(Provided data)

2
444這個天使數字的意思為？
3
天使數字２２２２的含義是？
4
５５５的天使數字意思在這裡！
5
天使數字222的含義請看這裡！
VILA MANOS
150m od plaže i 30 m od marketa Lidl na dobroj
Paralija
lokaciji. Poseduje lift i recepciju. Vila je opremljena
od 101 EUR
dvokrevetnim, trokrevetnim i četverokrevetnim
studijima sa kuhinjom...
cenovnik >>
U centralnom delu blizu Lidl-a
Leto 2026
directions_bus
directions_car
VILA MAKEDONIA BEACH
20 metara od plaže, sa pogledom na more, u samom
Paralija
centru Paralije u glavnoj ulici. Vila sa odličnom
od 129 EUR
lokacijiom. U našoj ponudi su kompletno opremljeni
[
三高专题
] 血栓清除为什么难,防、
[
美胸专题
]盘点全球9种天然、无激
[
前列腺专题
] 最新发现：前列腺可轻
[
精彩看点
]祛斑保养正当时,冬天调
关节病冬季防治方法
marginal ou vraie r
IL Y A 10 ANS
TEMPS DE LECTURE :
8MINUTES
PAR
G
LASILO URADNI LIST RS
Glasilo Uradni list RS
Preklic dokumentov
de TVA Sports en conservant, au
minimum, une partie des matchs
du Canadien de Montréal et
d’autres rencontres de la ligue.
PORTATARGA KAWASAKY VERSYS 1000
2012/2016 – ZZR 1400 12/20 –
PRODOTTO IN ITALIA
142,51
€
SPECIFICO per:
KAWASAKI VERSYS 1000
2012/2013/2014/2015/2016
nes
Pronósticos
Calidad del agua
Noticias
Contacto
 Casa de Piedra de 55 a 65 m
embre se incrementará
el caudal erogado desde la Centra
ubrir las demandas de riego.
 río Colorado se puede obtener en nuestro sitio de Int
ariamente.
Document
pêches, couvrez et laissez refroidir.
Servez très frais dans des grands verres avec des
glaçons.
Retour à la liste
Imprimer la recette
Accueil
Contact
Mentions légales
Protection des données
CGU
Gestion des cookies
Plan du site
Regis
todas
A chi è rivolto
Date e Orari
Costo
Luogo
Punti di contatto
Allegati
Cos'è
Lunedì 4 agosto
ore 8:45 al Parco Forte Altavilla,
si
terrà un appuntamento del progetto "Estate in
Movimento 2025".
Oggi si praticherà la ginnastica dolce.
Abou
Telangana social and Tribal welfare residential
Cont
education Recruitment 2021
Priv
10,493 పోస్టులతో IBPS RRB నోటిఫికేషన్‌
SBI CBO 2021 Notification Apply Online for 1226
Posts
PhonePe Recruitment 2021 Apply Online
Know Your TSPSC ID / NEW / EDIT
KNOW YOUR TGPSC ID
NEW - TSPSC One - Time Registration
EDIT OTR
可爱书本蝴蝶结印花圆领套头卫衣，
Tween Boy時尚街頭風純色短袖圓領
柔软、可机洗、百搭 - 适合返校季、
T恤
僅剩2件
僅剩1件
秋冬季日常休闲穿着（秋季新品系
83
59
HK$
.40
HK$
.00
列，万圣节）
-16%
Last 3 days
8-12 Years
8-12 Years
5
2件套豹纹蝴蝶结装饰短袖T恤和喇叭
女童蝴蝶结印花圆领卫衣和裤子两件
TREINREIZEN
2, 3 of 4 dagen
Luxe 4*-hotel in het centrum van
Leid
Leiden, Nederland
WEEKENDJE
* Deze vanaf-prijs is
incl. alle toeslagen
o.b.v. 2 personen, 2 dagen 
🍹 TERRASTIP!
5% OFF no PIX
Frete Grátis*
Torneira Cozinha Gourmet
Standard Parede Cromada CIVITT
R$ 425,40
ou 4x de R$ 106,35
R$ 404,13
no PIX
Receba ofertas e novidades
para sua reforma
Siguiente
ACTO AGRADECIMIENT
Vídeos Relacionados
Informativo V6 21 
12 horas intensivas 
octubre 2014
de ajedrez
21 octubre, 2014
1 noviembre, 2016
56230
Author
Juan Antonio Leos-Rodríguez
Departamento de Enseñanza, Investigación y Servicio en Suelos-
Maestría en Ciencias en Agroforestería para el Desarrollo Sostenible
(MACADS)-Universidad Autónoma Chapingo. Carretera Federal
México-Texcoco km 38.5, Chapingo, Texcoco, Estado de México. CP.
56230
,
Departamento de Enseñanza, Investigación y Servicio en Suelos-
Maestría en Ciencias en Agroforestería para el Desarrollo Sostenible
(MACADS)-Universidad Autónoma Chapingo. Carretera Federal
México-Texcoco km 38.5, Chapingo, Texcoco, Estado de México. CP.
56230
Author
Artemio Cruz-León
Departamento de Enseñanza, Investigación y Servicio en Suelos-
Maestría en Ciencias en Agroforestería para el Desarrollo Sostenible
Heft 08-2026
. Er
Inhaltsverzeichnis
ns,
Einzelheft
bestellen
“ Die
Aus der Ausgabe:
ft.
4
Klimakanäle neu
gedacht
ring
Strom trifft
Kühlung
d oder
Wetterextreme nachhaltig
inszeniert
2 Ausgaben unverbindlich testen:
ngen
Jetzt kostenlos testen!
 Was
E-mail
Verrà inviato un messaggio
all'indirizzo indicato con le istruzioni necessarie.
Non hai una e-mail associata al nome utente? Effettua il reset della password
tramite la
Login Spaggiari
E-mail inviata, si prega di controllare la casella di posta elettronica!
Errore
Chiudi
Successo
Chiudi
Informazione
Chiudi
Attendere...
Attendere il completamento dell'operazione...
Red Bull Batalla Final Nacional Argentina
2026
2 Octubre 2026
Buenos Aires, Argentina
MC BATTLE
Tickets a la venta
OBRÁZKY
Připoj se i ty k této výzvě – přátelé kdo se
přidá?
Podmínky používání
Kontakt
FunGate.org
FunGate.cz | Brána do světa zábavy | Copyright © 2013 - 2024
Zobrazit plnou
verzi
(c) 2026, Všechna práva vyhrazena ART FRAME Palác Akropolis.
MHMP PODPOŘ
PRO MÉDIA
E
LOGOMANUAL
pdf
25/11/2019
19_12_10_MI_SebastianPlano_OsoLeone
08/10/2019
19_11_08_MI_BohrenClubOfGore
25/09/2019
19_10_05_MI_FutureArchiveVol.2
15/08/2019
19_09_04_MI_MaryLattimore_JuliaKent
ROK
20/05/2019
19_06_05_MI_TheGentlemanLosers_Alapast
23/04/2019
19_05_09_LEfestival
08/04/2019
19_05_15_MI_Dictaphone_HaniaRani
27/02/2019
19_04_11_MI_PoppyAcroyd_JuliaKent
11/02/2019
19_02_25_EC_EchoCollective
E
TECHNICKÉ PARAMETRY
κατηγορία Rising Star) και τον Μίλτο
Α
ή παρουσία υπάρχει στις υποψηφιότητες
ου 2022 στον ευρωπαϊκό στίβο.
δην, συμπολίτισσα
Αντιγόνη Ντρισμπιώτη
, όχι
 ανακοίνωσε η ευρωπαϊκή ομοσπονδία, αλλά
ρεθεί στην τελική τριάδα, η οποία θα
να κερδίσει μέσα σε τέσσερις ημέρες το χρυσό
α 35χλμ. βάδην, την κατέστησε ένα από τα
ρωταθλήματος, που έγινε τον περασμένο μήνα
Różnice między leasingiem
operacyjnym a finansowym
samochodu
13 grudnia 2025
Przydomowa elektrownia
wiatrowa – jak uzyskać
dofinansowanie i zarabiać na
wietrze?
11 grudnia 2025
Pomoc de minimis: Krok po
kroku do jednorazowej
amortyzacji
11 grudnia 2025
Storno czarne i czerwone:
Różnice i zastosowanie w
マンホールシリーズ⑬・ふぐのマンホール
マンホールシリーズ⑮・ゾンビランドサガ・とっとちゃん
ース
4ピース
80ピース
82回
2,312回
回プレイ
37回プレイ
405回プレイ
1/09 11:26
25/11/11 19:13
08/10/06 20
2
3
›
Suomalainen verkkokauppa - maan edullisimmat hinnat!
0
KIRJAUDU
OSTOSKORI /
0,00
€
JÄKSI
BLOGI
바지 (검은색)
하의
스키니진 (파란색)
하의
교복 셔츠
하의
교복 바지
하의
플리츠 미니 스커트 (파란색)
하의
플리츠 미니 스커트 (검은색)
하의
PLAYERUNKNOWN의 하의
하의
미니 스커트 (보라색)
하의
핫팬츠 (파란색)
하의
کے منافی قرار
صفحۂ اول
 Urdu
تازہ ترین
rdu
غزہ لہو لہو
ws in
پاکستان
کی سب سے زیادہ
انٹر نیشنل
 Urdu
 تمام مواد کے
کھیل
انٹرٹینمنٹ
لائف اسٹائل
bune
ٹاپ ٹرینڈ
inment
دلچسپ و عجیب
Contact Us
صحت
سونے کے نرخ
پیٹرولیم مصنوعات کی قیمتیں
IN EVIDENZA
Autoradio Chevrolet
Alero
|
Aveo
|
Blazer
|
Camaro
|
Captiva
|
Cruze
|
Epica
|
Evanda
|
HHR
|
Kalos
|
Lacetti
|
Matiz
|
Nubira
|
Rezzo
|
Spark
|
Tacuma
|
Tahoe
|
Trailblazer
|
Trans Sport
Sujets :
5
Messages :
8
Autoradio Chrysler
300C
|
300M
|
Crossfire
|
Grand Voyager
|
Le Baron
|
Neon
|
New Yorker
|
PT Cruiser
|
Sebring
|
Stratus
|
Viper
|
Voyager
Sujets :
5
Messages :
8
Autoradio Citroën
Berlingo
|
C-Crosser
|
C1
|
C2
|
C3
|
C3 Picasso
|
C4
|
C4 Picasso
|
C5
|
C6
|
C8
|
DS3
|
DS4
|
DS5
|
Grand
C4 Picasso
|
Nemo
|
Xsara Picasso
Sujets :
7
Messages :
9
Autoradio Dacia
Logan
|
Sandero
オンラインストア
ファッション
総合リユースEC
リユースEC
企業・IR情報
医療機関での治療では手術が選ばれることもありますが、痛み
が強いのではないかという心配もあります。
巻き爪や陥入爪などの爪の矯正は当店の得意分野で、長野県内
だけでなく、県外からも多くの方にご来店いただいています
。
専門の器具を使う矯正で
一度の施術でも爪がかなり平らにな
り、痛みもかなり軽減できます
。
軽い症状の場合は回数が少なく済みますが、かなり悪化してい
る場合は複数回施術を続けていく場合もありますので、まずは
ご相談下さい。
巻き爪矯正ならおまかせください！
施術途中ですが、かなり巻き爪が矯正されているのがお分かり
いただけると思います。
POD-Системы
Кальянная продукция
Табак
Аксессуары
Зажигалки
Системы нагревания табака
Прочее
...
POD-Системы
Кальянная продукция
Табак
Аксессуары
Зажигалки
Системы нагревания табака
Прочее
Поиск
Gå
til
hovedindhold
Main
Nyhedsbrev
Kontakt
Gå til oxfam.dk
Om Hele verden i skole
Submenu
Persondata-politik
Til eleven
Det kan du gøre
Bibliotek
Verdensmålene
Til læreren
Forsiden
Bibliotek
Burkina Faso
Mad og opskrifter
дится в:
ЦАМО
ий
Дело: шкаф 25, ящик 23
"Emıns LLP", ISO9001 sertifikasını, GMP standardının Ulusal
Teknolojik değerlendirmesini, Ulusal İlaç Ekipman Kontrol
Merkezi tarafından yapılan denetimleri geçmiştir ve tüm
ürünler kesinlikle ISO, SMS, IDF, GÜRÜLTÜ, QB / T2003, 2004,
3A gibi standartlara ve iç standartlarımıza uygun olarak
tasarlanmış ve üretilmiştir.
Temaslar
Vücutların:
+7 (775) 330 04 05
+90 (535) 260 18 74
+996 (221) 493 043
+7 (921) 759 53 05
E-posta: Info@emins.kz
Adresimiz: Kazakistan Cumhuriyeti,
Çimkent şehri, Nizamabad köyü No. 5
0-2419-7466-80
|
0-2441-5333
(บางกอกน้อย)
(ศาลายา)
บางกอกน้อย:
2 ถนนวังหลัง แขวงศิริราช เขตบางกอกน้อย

(End Provided data)

Go through the listing, find each line with the word "Attendere", and copy it.

Attendere...
Attendere il completamento dell'operazione...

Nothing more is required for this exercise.